The --auto, --no-kubeconfig, --var-file flags

roksbnkctl up [--auto] [--no-kubeconfig] [--var-file <path>]...
FlagEffect
--autoSkip the “Apply this plan? [y/N]” prompt. Required for non-interactive runs (CI, scripted pipelines).
--no-kubeconfigSkip the post-apply kubeconfig fetch. Useful when you’ve already got a kubeconfig and don’t want it overwritten.
--var-file <path>Layer extra Terraform var-files onto the chain (repeatable; later wins). Lets you parameterise without editing config.yaml.
--tf-source <ref>Override the pinned TF source for this run only. Skip the embedded HCL and use a path or URL instead. Mostly for dev.

--var-file is the canonical way to stage a non-default deploy. For example, deploying a BNK trial with a non-default cne_instance.replicas:

echo 'cne_replicas = 3' > ./more-replicas.tfvars
roksbnkctl up --auto --var-file ./more-replicas.tfvars

The var-file chain is, in order:

  1. The auto-generated terraform.tfvars (rendered from config.yaml).
  2. ~/.roksbnkctl/<workspace>/terraform.tfvars.user if present.
  3. Each --var-file flag, left-to-right.

Later wins on conflict — same as Terraform’s own ordering.

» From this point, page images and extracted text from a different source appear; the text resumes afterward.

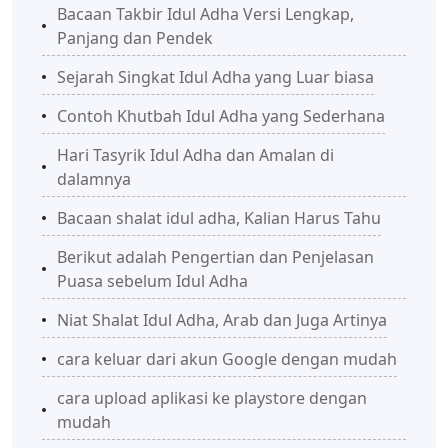
Bacaan Takbir Idul Adha Versi Lengkap,
Panjang dan Pendek
Sejarah Singkat Idul Adha yang Luar biasa
Contoh Khutbah Idul Adha yang Sederhana
Hari Tasyrik Idul Adha dan Amalan di
dalamnya
Bacaan shalat idul adha, Kalian Harus Tahu
Berikut adalah Pengertian dan Penjelasan
Puasa sebelum Idul Adha
Niat Shalat Idul Adha, Arab dan Juga Artinya
cara keluar dari akun Google dengan mudah
cara upload aplikasi ke playstore dengan
mudah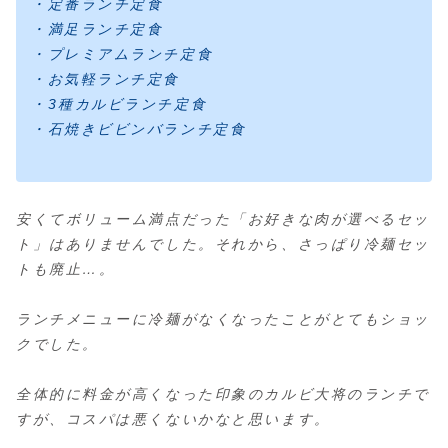
・定番ランチ定食
・満足ランチ定食
・プレミアムランチ定食
・お気軽ランチ定食
・3種カルビランチ定食
・石焼きビビンバランチ定食
安くてボリューム満点だった「お好きな肉が選べるセッ
ト」はありませんでした。それから、さっぱり冷麺セッ
トも廃止…。
ランチメニューに冷麺がなくなったことがとてもショッ
クでした。
全体的に料金が高くなった印象のカルビ大将のランチで
すが、コスパは悪くないかなと思います。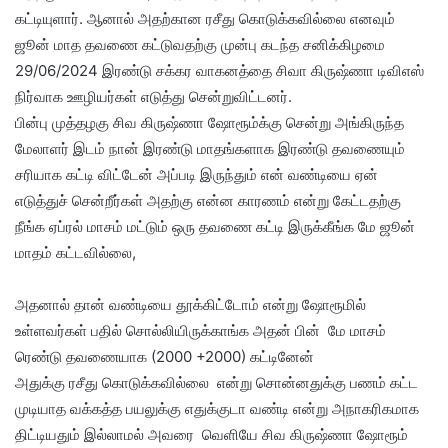
கட்டியுளார். ஆனால் அதற்கான ரசீது கொடுக்கவில்லை எனவும்
ஜூன் மாத தவணை கட்டுவதற்கு முன்பு கடந்த சனிக்கிழமை
29/06/2024 இரண்டு சக்கர வாகனத்தை சிவா கிருஷ்ணா டிவிஎஸ்
நிர்வாக ஊழியர்கள் எடுத்து சென்றுவிட்டனர்.
பின்பு முத்தழகு சிவ கிருஷ்ணா ஷோரூம்க்கு சென்று அங்கிருந்த
மேலாளர் இடம் நான் இரண்டு மாதங்களாக இரண்டு தவணையும்
சரியாக கட்டி விட்டேன் அப்படி இருந்தும் என் வண்டியை ஏன்
எடுத்துச் சென்றீர்கள் அதற்கு என்ன காரணம் என்று கேட்டதற்கு
நீங்க ஏப்ரல் மாசம் மட்டும் ஒரு தவணை கட்டி இருக்கீங்க மே ஜூன்
மாதம் கட்டவில்லை,
அதனால் தான் வண்டியை தூக்கிட்டோம் என்று ஷோரூமில்
உள்ளவர்கள் பதில் சொல்லியிருக்காங்க அதன் பின் மே மாசம்
ரெண்டு தவணையாக (2000 +2000) கட்டினேன்
அதுக்கு ரசீது கொடுக்கவில்லை என்று சொன்னதுக்கு பணம் கட்ட
முடியாத வக்கத்த பயலுக்கு எதுக்குடா வண்டி என்று அநாகரிகமாக
திட்டியதும் இல்லாமல் அவரை வெளியே சிவ கிருஷ்ணா ஷோரூம்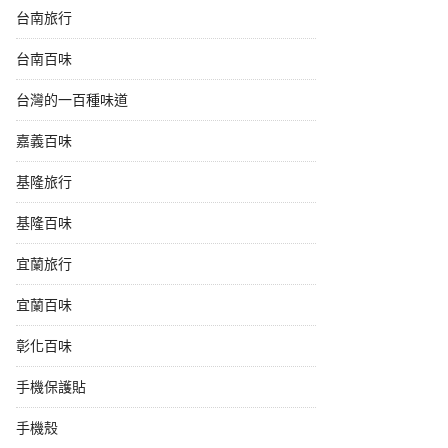
台南旅行
台南百味
台灣的一百種味道
嘉義百味
基隆旅行
基隆百味
宜蘭旅行
宜蘭百味
彰化百味
手機保護貼
手機殼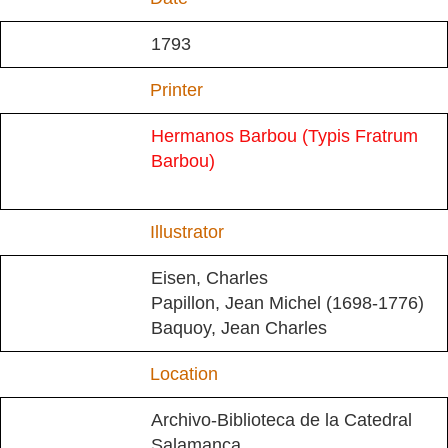
1793
Printer
Hermanos Barbou (Typis Fratrum
Barbou)
Illustrator
Eisen, Charles
Papillon, Jean Michel (1698-1776)
Baquoy, Jean Charles
Location
Archivo-Biblioteca de la Catedral
Salamanca.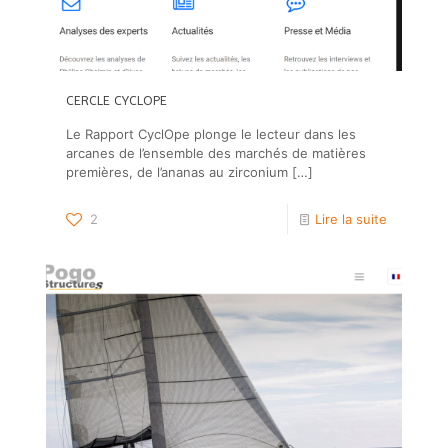
CERCLE CYCLOPE
Le Rapport CyclOpe plonge le lecteur dans les
arcanes de l’ensemble des marchés de matières
premières, de l’ananas au zirconium
[…]
2
Lire la suite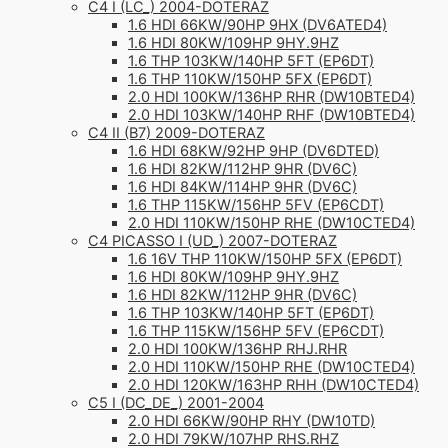
C4 I (LC_) 2004-DOTERAZ
1.6 HDI 66KW/90HP 9HX (DV6ATED4)
1.6 HDI 80KW/109HP 9HY.9HZ
1.6 THP 103KW/140HP 5FT (EP6DT)
1.6 THP 110KW/150HP 5FX (EP6DT)
2.0 HDI 100KW/136HP RHR (DW10BTED4)
2.0 HDI 103KW/140HP RHF (DW10BTED4)
C4 II (B7) 2009-DOTERAZ
1.6 HDI 68KW/92HP 9HP (DV6DTED)
1.6 HDI 82KW/112HP 9HR (DV6C)
1.6 HDI 84KW/114HP 9HR (DV6C)
1.6 THP 115KW/156HP 5FV (EP6CDT)
2.0 HDI 110KW/150HP RHE (DW10CTED4)
C4 PICASSO I (UD_) 2007-DOTERAZ
1.6 16V THP 110KW/150HP 5FX (EP6DT)
1.6 HDI 80KW/109HP 9HY.9HZ
1.6 HDI 82KW/112HP 9HR (DV6C)
1.6 THP 103KW/140HP 5FT (EP6DT)
1.6 THP 115KW/156HP 5FV (EP6CDT)
2.0 HDI 100KW/136HP RHJ.RHR
2.0 HDI 110KW/150HP RHE (DW10CTED4)
2.0 HDI 120KW/163HP RHH (DW10CTED4)
C5 I (DC_DE_) 2001-2004
2.0 HDI 66KW/90HP RHY (DW10TD)
2.0 HDI 79KW/107HP RHS.RHZ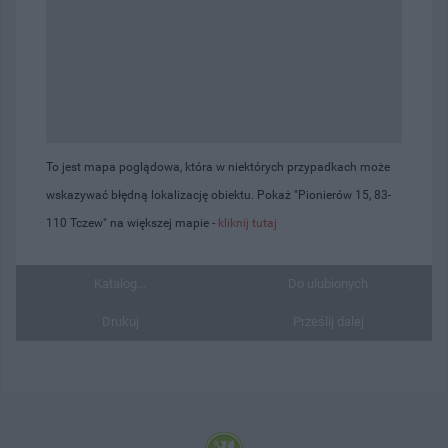
To jest mapa poglądowa, która w niektórych przypadkach może
wskazywać błędną lokalizację obiektu. Pokaż "Pionierów 15, 83-
110 Tczew" na większej mapie -
kliknij tutaj
Katalog...
Do ulubionych
Drukuj
Prześlij dalej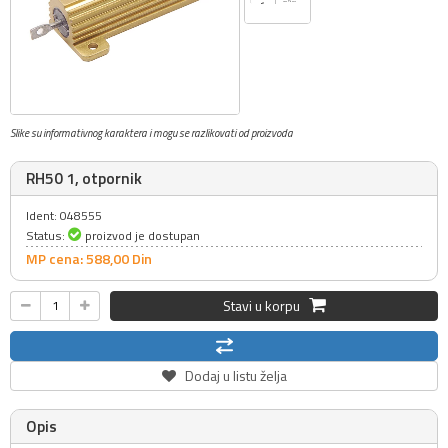
Slike su informativnog karaktera i mogu se razlikovati od proizvoda
RH50 1, otpornik
Ident: 048555
Status:
proizvod je dostupan
MP cena: 588,
00
Din
Stavi u korpu
Dodaj u listu želja
Opis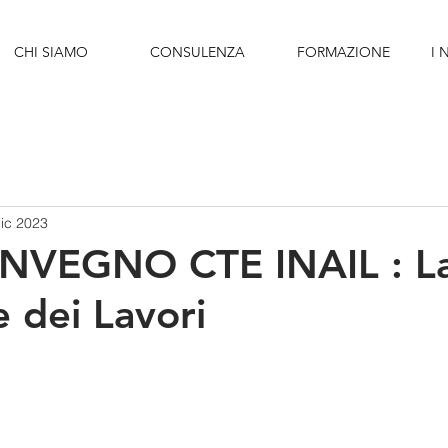
CHI SIAMO
CONSULENZA
FORMAZIONE
I 
ic 2023
NVEGNO CTE INAIL : L
e dei Lavori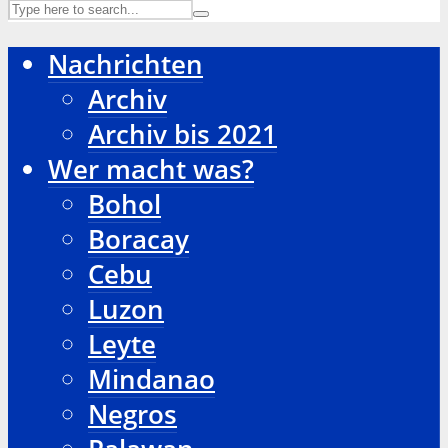
Nachrichten
Archiv
Archiv bis 2021
Wer macht was?
Bohol
Boracay
Cebu
Luzon
Leyte
Mindanao
Negros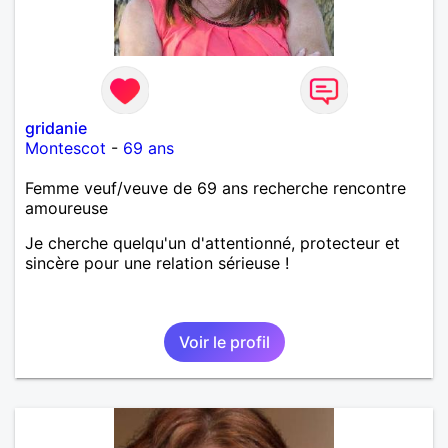
gridanie
Montescot
-
69 ans
Femme veuf/veuve de 69 ans recherche rencontre
amoureuse
Je cherche quelqu'un d'attentionné, protecteur et
sincère pour une relation sérieuse !
Voir le profil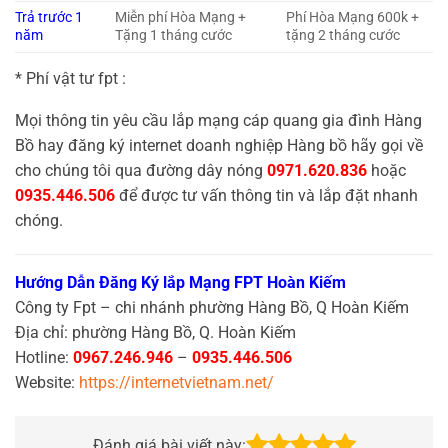
Trả trước 1
Miễn phí Hòa Mạng +
Phí Hòa Mạng 600k +
năm
Tặng 1 tháng cước
tặng 2 tháng cước
* Phí vật tư fpt :
Mọi thông tin yêu cầu lắp mạng cáp quang gia đình Hàng
Bồ hay đăng ký internet doanh nghiệp Hàng bồ hãy gọi về
cho chúng tôi qua đường dây nóng
0971.620.836
hoặc
0935.446.506
để được tư vấn thông tin và lắp đặt nhanh
chóng.
Hướng Dẫn Đăng Ký lắp Mạng FPT Hoàn Kiếm
Công ty Fpt – chi nhánh phường Hàng Bồ, Q Hoàn Kiếm
Địa chỉ: phường Hàng Bồ, Q. Hoàn Kiếm
Hotline:
0967.246.946
–
0935.446.506
Website:
https://internetvietnam.net/
Đánh giá bài viết này: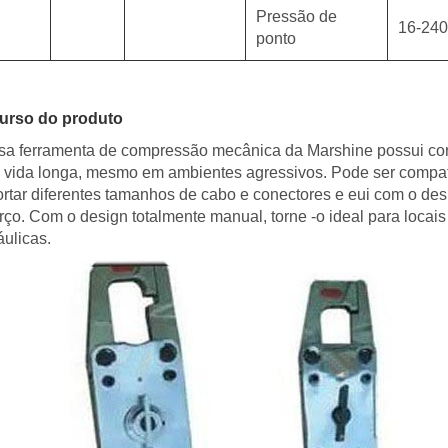
Pressão de
16-24
ponto
urso do produto
a ferramenta de compressão mecânica da Marshine possui corp
vida longa, mesmo em ambientes agressivos. Pode ser compat
rtar diferentes tamanhos de cabo e conectores e eui com o de
rço. Com o design totalmente manual, torne -o ideal para locai
áulicas.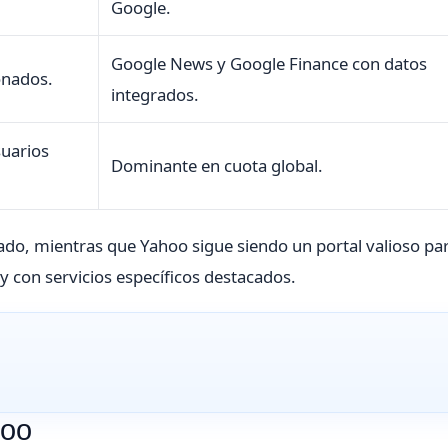
Google.
Google News y Google Finance con datos
onados.
integrados.
uarios
Dominante en cuota global.
ado, mientras que Yahoo sigue siendo un portal valioso pa
 con servicios específicos destacados.
hoo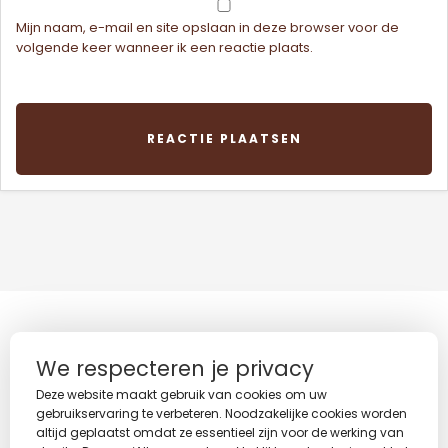
Mijn naam, e-mail en site opslaan in deze browser voor de
volgende keer wanneer ik een reactie plaats.
We respecteren je privacy
NAAR BOVEN
Deze website maakt gebruik van cookies om uw
gebruikservaring te verbeteren. Noodzakelijke cookies worden
altijd geplaatst omdat ze essentieel zijn voor de werking van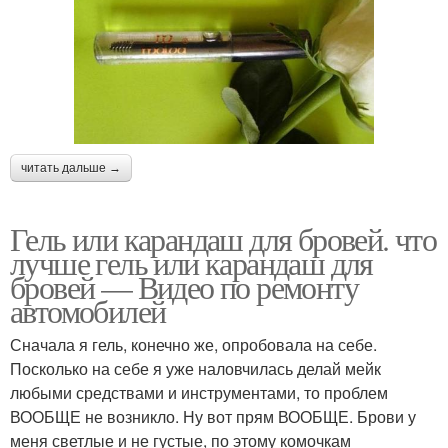
читать дальше →
Гель или карандаш для бровей. что
лучше гель или карандаш для
бровей — Видео по ремонту
автомобилей
Сначала я гель, конечно же, опробовала на себе.
Посколько на себе я уже наловчилась делай мейк
любыми средствами и инструментами, то проблем
ВООБЩЕ не возникло. Ну вот прям ВООБЩЕ. Брови у
меня светлые и не густые, по этому комочкам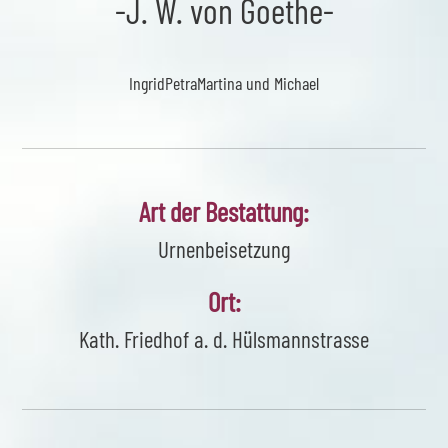
-J. W. von Goethe-
Ingrid
Petra
Martina und Michael
Art der Bestattung:
Urnenbeisetzung
Ort:
Kath. Friedhof a. d. Hülsmannstrasse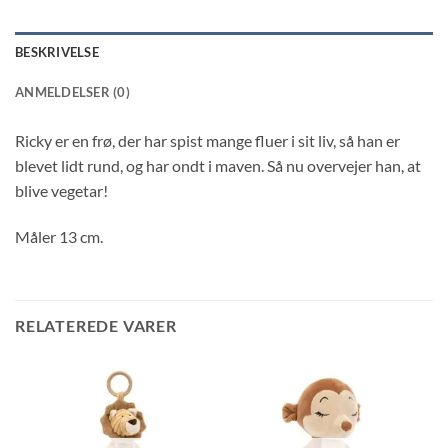
BESKRIVELSE
ANMELDELSER (0)
Ricky er en frø, der har spist mange fluer i sit liv, så han er
blevet lidt rund, og har ondt i maven. Så nu overvejer han, at
blive vegetar!
Måler 13 cm.
RELATEREDE VARER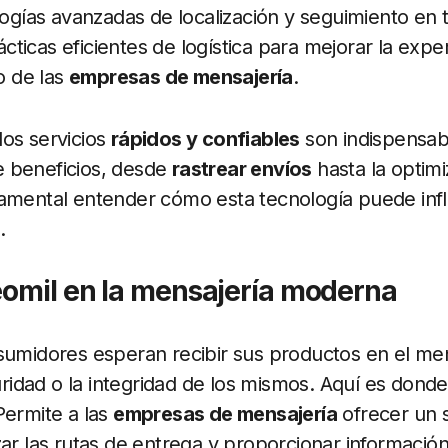
ologías avanzadas de localización y seguimiento en 
ticas eficientes de logística para mejorar la exper
 de las
empresas de mensajería
.
os servicios
rápidos y confiables
son indispensab
 beneficios, desde
rastrear envíos
hasta la optimi
amental entender cómo esta tecnología puede infl
.
eomil en la mensajería moderna
nsumidores esperan recibir sus productos en el me
guridad o la integridad de los mismos. Aquí es donde
Permite a las
empresas de mensajería
ofrecer un 
zar las rutas de entrega y proporcionar información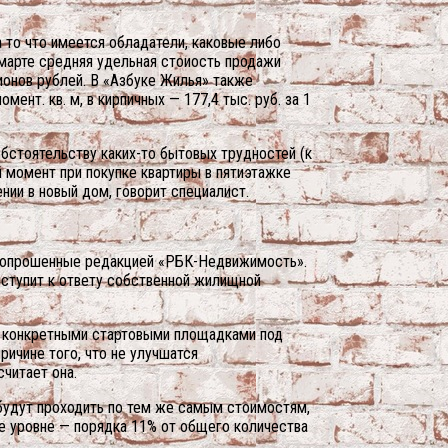
 то что имеется обладатели, каковые либо
марте средняя удельная стоиость продажи
ионов рублей. В «Азбуке Жилья» также
ент. кв. м, в кирпичных — 177,4 тыс. руб. за 1
обстоятельству каких-то бытовых трудностей (к
й момент при покупке квартиры в пятиэтажке
ии в новый дом, говорит специалист.
ы, опрошенные редакцией «РБК-Недвижимость».
риступит к ответу собственной жилищной
 с конкретными стартовыми площадками под
ричине того, что не улучшатся
читает она.
будут проходить по тем же самым стоимостям,
е уровне — порядка 11% от общего количества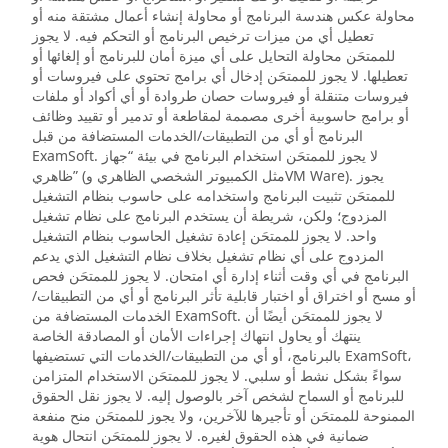
محاولة عكس هندسة البرنامج أو محاولة إنشاء أعمال مشتقة منه أو
تعطيل أي من ميزات ترخيص البرنامج أو التحكم فيه. لا يجوز
للممتحَن محاولة التحايل على أي ميزة أمان للبرنامج أو إلغائها أو
تعطيلها. لا يجوز للممتحَن إدخال أي برامج تحتوي على فيروسات أو
فيروسات متنقلة أو فيروسات حصان طروادة أو أي أكواد أو ملفات
أو برامج حاسوبية أخرى مصممة لمقاطعة أو تدمير أو تقييد وظائف
البرنامج أو أي من التطبيقات/الخدمات المستضافة من قبل
ExamSoft. لا يجوز للممتحَن استخدام البرنامج في بيئة “جهاز
ظاهري” (مثل الكمبيوتر الشخصي الظاهري وVM Ware). يجوز
للممتحَن تثبيت البرنامج واستخدامه على حاسوب بنظام التشغيل
المزدوج؛ ولكن، شريطة أن يستخدم البرنامج على نظام تشغيل
واحد. لا يجوز للممتحَن إعادة تشغيل الحاسوب بنظام التشغيل
المزدوج على أي نظام تشغيل بخلاف نظام التشغيل الذي يدعم
البرنامج في أي وقت أثناء إدارة أي امتحان. لا يجوز للممتحَن فحص
أو مسح أو اختراق أو اختبار قابلية تأثر البرنامج أو أي من التطبيقات/
الخدمات المستضافة من ExamSoft. لا يجوز للممتحَن أيضًا أن
ينتهك أو يحاول انتهاك إجراءات الأمان أو المصادقة الخاصة
بالبرنامج، أو أي من التطبيقات/الخدمات التي تستضيفها ExamSoft،
سواءً بشكل نشط أو سلبي. لا يجوز للممتحَن الاستخدام المتزامن
للبرنامج أو السماح لشخص آخر بالوصول إليه. لا يجوز نقل الحقوق
الممنوحة للممتحَن أو تأجيرها للآخرين، ولا يجوز للممتحَن منح منفعة
ضمانية في هذه الحقوق لغيره. لا يجوز للممتحَن انتحال هوية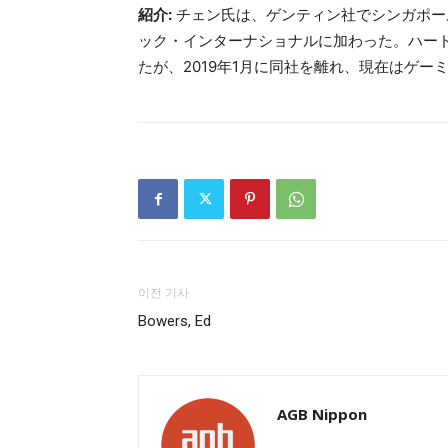
紹介:
チェン氏は、ゲンティン社でシンガポー
ック・インターナショナルに加わった。ハード
たが、2019年1月に同社を離れ、現在はゲー
이전 기사
Bowers, Ed
AGB Nippon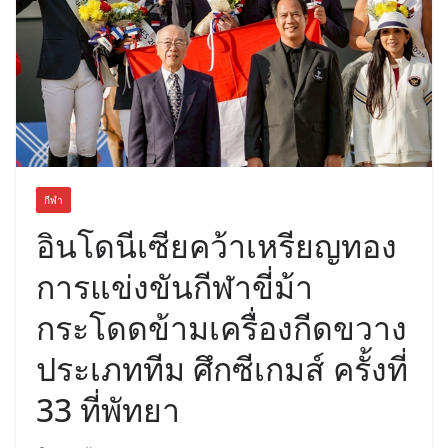
บริการทุกวันตลอด 24 ชั่วโมง
ครั้งแรกของไทย ส่งอุปกรณ์วิทยาศาสตร์
“CE-7 MATCH” ฝีมือคนไทย ร่วมภารกิจ
สำรวจดวงจันทร์ 24 สิงหาคมนี้
กีฬา
อินโดนีเซียคว้าเหรียญทอง
การแข่งขันกีฬาขี่ม้า
กระโดดข้ามเครื่องกีดขวาง
ประเภททีม ศึกซีเกมส์ ครั้งที่
33 ที่พัทยา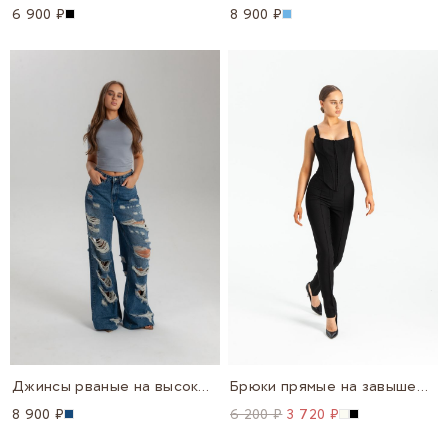
6 900 ₽
8 900 ₽
Джинсы рваные на высокой посадке широкие
Брюки прямые на завышенной посадке
8 900 ₽
6 200 ₽
3 720 ₽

Apply retries on transient errors

ROKS master endpoints take 1-5 minutes to fully propagate after the cluster reaches Ready. The cne_instance, license, and cert-manager modules all curl the master directly; on a fresh cluster, they sometimes race propagation and fail with exit status 7 (curl couldn’t connect) or Connection refused.

roksbnkctl up has built-in retry: up to 3 apply attempts, with a 60-second sleep between attempts, on any of these heuristic patterns:

  • exit status 7 (curl couldn’t connect)
  • Connection refused / connection refused
  • i/o timeout
  • no route to host
  • network is unreachable
  • no such host
  • TLS handshake timeout
  • failed to dial
  • to download the config doesn't exist

If your apply hits one of these, you’ll see:

→ apply attempt 1 hit a transient-looking failure; waiting 60s and retrying...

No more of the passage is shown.